ASSIGNMENT:
Pull every line containing "Fashion" from the listing below.
:: EXTRACTED MATERIAL ::
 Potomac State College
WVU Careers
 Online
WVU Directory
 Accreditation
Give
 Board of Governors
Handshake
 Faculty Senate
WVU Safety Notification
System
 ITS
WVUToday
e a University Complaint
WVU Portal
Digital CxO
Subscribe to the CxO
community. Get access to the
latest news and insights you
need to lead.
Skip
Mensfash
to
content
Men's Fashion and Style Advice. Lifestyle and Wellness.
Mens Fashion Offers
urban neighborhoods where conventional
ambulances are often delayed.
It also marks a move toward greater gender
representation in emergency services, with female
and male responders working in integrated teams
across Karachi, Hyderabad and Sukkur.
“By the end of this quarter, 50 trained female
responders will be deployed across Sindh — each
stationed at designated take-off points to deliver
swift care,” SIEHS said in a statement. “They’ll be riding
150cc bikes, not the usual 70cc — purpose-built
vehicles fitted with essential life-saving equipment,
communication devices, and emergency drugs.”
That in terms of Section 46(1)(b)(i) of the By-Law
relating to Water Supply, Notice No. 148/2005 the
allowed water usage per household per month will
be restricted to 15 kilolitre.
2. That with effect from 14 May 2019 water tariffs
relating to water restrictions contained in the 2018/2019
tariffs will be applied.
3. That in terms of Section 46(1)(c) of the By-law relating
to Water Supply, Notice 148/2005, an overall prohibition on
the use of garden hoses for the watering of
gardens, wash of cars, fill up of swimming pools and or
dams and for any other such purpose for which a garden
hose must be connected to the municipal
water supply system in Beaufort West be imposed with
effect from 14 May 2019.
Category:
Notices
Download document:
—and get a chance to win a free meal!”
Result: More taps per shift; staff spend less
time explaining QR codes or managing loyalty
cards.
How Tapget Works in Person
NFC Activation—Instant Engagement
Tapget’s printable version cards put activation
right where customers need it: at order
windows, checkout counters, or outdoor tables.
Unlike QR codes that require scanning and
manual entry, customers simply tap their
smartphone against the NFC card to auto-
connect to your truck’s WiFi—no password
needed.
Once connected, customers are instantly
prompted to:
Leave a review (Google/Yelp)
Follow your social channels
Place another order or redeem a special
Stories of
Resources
:::
:: EXTRACTED MATERIAL ::
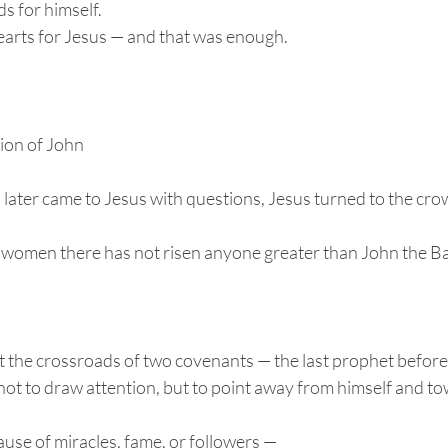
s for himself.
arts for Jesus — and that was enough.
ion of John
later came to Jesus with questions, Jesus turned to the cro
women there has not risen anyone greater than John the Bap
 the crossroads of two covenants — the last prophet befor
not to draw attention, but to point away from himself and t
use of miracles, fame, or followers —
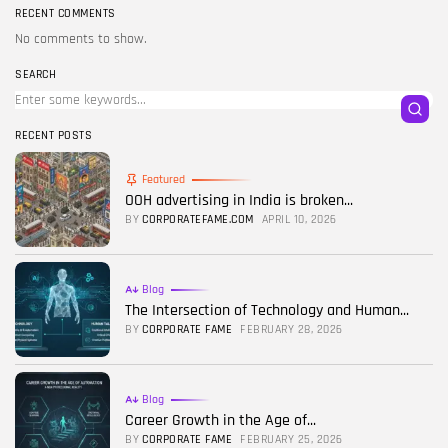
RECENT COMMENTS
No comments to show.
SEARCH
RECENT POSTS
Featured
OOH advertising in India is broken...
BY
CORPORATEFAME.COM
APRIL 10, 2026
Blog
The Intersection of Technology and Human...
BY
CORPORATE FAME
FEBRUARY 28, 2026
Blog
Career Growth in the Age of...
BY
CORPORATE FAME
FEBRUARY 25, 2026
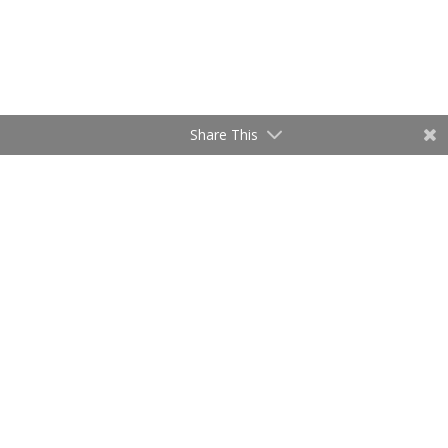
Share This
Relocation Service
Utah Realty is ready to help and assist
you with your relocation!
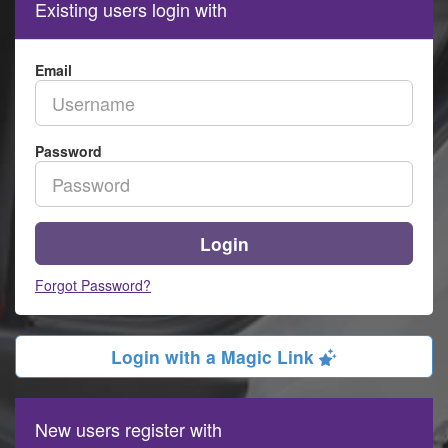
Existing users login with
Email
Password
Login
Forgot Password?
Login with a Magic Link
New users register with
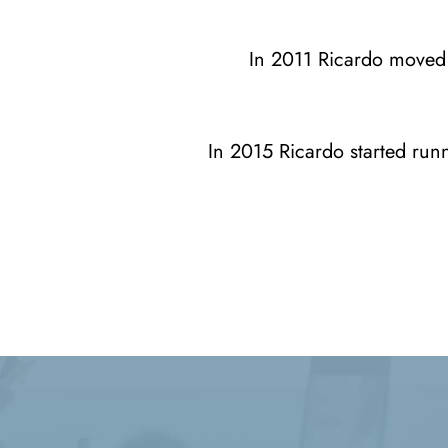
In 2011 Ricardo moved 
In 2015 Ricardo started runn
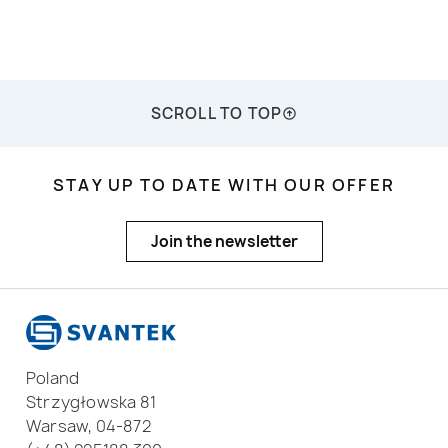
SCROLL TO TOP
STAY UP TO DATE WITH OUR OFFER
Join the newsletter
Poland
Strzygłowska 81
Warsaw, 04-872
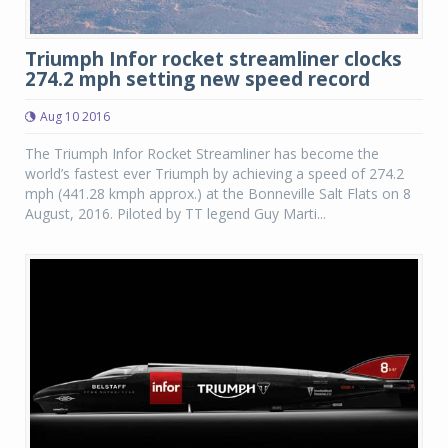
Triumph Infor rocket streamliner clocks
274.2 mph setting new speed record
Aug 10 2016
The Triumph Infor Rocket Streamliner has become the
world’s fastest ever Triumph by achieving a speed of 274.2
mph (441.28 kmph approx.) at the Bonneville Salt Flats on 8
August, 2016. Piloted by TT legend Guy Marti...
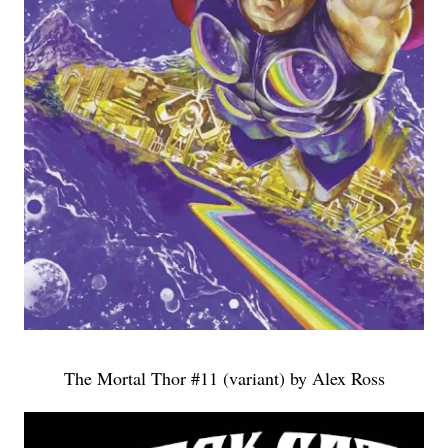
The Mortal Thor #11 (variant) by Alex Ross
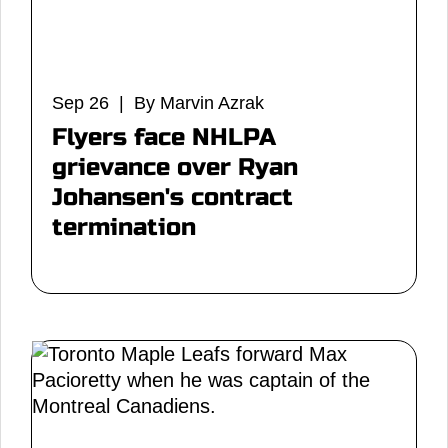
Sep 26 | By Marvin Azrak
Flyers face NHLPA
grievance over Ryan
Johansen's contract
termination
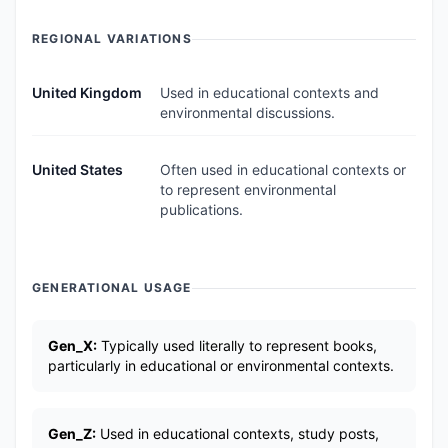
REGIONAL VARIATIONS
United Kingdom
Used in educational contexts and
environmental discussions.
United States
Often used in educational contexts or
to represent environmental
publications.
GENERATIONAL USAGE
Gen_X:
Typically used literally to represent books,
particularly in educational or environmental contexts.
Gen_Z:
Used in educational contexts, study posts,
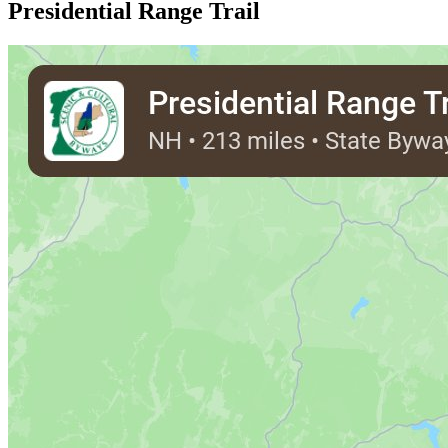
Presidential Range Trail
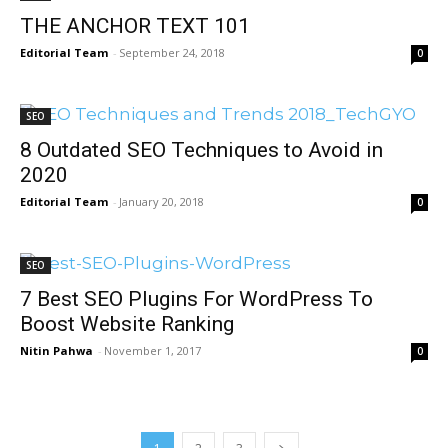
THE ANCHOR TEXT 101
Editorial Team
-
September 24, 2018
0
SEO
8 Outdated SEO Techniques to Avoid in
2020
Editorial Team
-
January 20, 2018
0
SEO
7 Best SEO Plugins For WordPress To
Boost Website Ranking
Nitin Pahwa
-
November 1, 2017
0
:::
SOLUTION TO THIS TASK:
Men's Fashion and Style Advice. Lifestyle and Wellness.
Mens Fashion Offers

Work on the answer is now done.